Dans ce bref réc­it d’an­tic­i­pa­tion dystopique, l’au­teur zuri­chois abor­de de manière ludique une philoso­phie qui lui tient à coeur, l’Apocalyptisme cap­i­tal­iste.


07h31. Le tram, comme tou­jours, est bondé. Heureuse­ment j’ai trou­vé une place assise et je peux tran­quille­ment me plonger dans les dernières actu­al­ités. Hier il y a eu une échauf­fourée avec des pil­lards de Suisse romande et seule­ment deux atten­tats, qui n’ont pas été revendiqués. De toute façon, à ce stade, per­son­ne n’a cure de savoir si c’est la Soror­ité Cos­mique de Gre­ta, le Front Uni­ver­sal­iste Dégen­ré ou un énième car­tel de carno-trafi­quants qui a fait implos­er tel ou tel bâti­ment ou a lancé une attaque bac­téri­ologique ici ou là.

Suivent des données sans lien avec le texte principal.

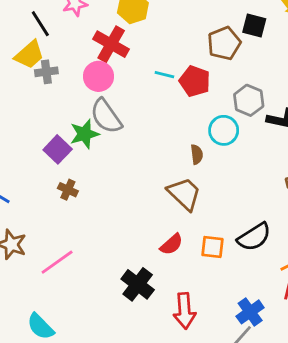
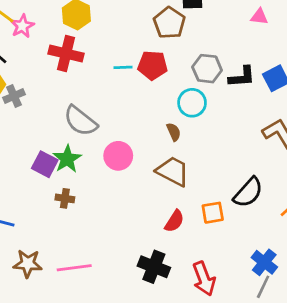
pink circle: (98, 76) -> (118, 156), moved
green star: (84, 134) -> (67, 159), moved
pink line: (57, 262) -> (74, 268), turned 44

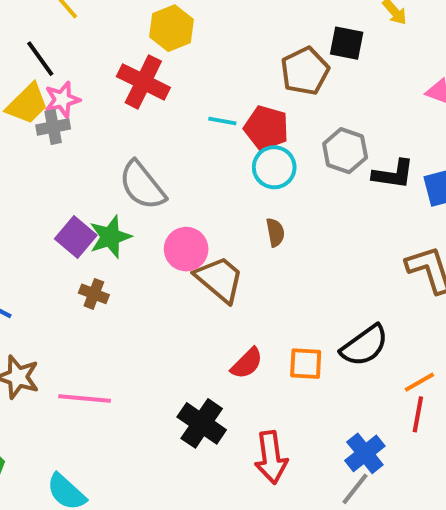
pink star: (22, 26) -> (62, 100), moved
cyan circle: (192, 103) -> (274, 167), moved
brown trapezoid: (173, 171) -> (219, 279), moved

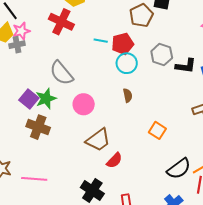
red pentagon: (266, 128) -> (123, 44), turned -30
brown trapezoid: (219, 279) -> (98, 140), moved, turned 104
brown cross: (94, 294) -> (38, 127), size x1.6
black semicircle: (364, 346) -> (179, 169), moved
orange square: (306, 364) -> (157, 130), moved, turned 30

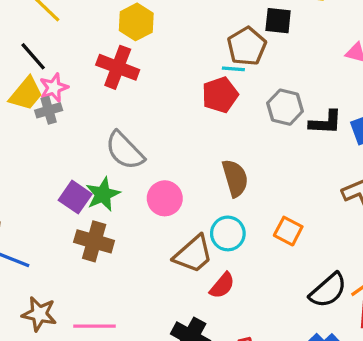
cyan line: (101, 41) -> (233, 69), moved
cyan circle: (127, 63) -> (228, 233), moved
brown semicircle: (128, 95) -> (235, 178), size x1.6

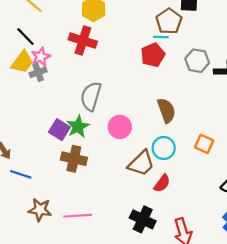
gray semicircle: (125, 151) -> (91, 96), turned 64

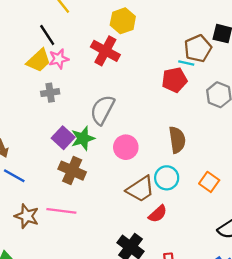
gray cross: (38, 72) -> (50, 93), moved
pink line: (78, 216) -> (61, 211), moved

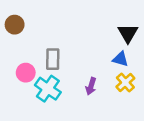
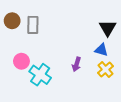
gray rectangle: (53, 59) -> (33, 25), moved
purple arrow: (91, 86) -> (76, 64), moved

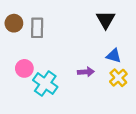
black triangle: (108, 28) -> (106, 20), moved
purple arrow: (76, 64) -> (86, 72), turned -112

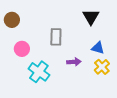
gray rectangle: (37, 28) -> (56, 37), moved
pink circle: (24, 68) -> (22, 49), moved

Je lève les yeux un instant des holo-news et laisse mon regard errer à tra­vers la vit­re blind­ée du wag­on. Le ciel est gris fon­cé, il pleut une bru­ine glacée, tout à l’air pais­i­ble dans le quarti­er en ce doux matin d’été. Aucune colonne de fumée sus­pecte à l’horizon. Pas de drones de com­bat gou­verne­men­taux fen­dant les cieux en direc­tion d’un con­flit quel­conque.

Je jure intérieure­ment: “Louis-Fer­di­nand!” Nous sommes le 8 juin, aujourd’hui. Il y a 35 ans, jour pour jour, je me pré­parais pour, je l’ignorais encore, mon dernier jour d’école. Oui, c’était bien avant les Cen­tres de For­ma­tion Multi­na­tionale. Il nous avaient dit, “Cette fois c’est bon, on peut rou­vrir les écoles à plein temps.” Ain­si que tout le reste…
A 11h du matin, le virus entrait dans sa troisième phase. Et le monde entier décou­vrait avec hor­reur que tous ces malades que l’on avait guéri ne l’étaient en fait pas. Le virus n’était pas par­ti, il avait muté, s’était replié, caché dans une sorte de stase à l’intérieur de son hôte: c’était la deux­ième phase.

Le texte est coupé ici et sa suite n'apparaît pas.